Complementary liquid and gas chromatographic-mass spectrometric methods for detecting residual impurities in Cyrene, a sustainable bio-derived solvent

Abstract

CyreneTM (dihydrolevoglucosenone) is a biomass derived solvent, which has generated significant interest as an attractive green alternative to traditional dipolar aprotic solvents. However, as with other bio-derived solvents, residual impurities from the production process can be difficult to fully remove from the final commercial product, limiting potential applications. A combined liquid chromatography-diode array UV absorbance-electrospray ionisation mass spectrometric (LC-DAD-ESI-MS) method is presented for the simultaneous analysis of residual process-derived impurities in commercially sourced Cyrene, allowing detection of UV-active compounds via diode array detection and non-UV-active compounds via mass spectrometry. Chromatographic separation of Cyrene from residual impurities was achieved in under 12 minutes using a gradient reversed-phase separation, with combined UV absorbance and MS detection, allowing for the determination of Cyrene and its three most abundant residual process derived chemicals, namely levoglucosenone (LGO), 2-methoxyphenol (2MP) and sulfolane. Limits of detection (LOD) were 0.02 mg L-1 for both LGO and 2MP by UV absorbance, and 0.07 mg L-1 for sulfolane by ESI-MS. Intra-day and inter-day precision expressed as relative standard deviation (RSD), were always better than 6%, and the method showed excellent linearity, R2 ≥ 0.9994, over a concentration range of 0.31 mg L-1 - 20.00 mg L-1 for all three major impurities.
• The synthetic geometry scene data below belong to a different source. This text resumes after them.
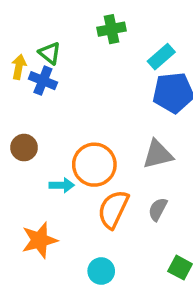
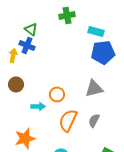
cyan rectangle: (161, 57) -> (96, 31), turned 56
yellow arrow: (19, 67) -> (13, 55), moved
orange circle: (94, 165) -> (57, 94), size x0.6

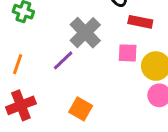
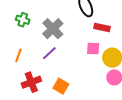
gray cross: (85, 33) -> (53, 29), moved
red cross: (21, 105) -> (31, 82), moved

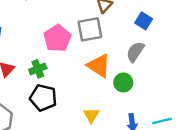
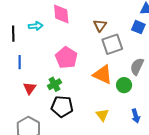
blue square: (144, 21) -> (138, 27), moved
gray square: (90, 29) -> (112, 44), moved
gray semicircle: (135, 52) -> (137, 66), moved

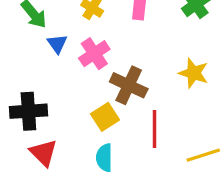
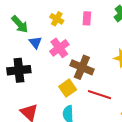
black cross: (28, 111) -> (19, 70), moved
red line: (155, 129) -> (99, 95), turned -70

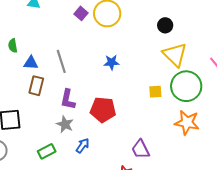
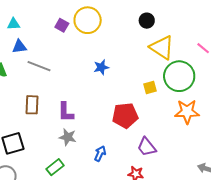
gray line: (61, 61) -> (39, 66), moved, turned -40
blue triangle: (31, 63) -> (19, 47), moved
red pentagon: (103, 110) -> (125, 116), moved
blue arrow: (83, 146) -> (100, 154), moved

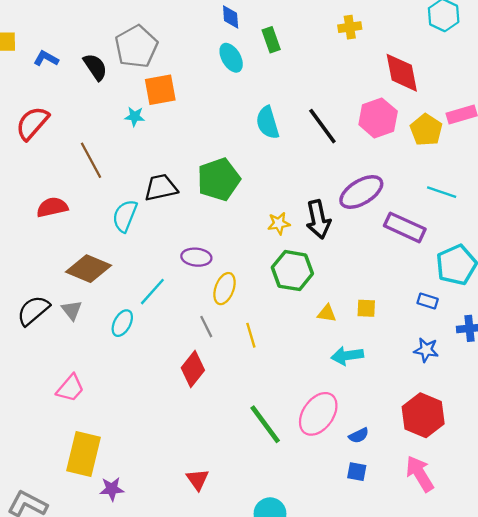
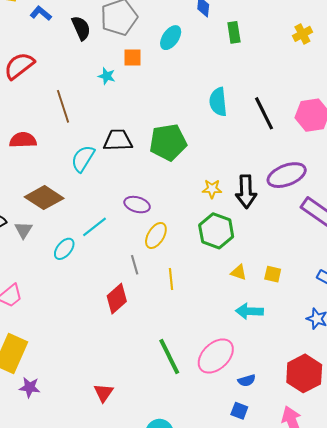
yellow cross: (350, 27) -> (302, 34), turned -30
cyan ellipse: (231, 58) -> (171, 38), moved, turned 55
orange square: (160, 90) -> (132, 57), size x0.7

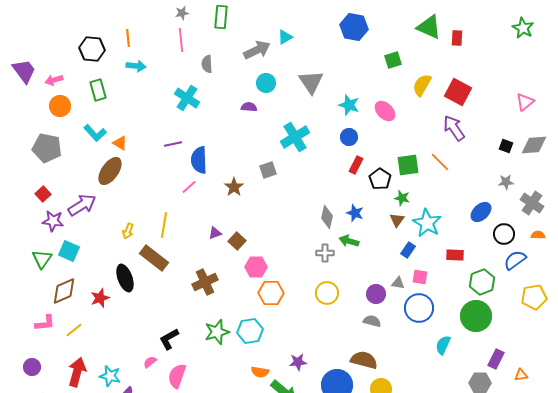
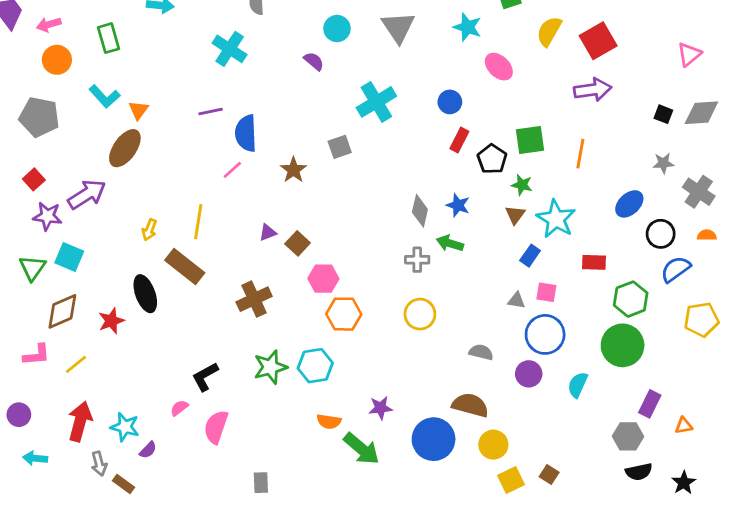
red square: (458, 92) -> (598, 41), turned 32
cyan star: (349, 105) -> (468, 27), moved
purple semicircle: (249, 107) -> (314, 61), turned 35
purple arrow: (454, 128) -> (593, 90), turned 116
orange triangle: (120, 143) -> (138, 110), turned 35
orange line: (440, 162) -> (580, 154), moved, turned 55
purple circle: (376, 294) -> (529, 374), moved

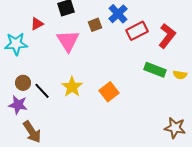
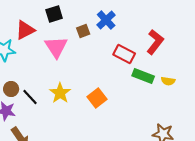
red triangle: (37, 24) -> (25, 30), size x1.5
red rectangle: (137, 31) -> (124, 54), moved, turned 55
Further for inter-method comparison a complimentary gas chromatography-mass spectrometry (GC-MS) method was developed for the same target Cyrene impurities using a DB-WAX Ultra Inert capillary column. Limits of detection (LOD) were 0.10 mg L-1 for LGO, 0.22 mg L-1 for 2MP, and 0.13 mg L-1 for sulfolane. For commercial Cyrene samples the two methods provided cross-validatory comparative results for the three impurities of between 3% and 9% of each other. This study therefore represents the first fully validated quantitative analysis of LGO, 2MP, and sulfolane in commercial Cyrene using complementary LC-DAD-ESI-MS and GC-MS methods.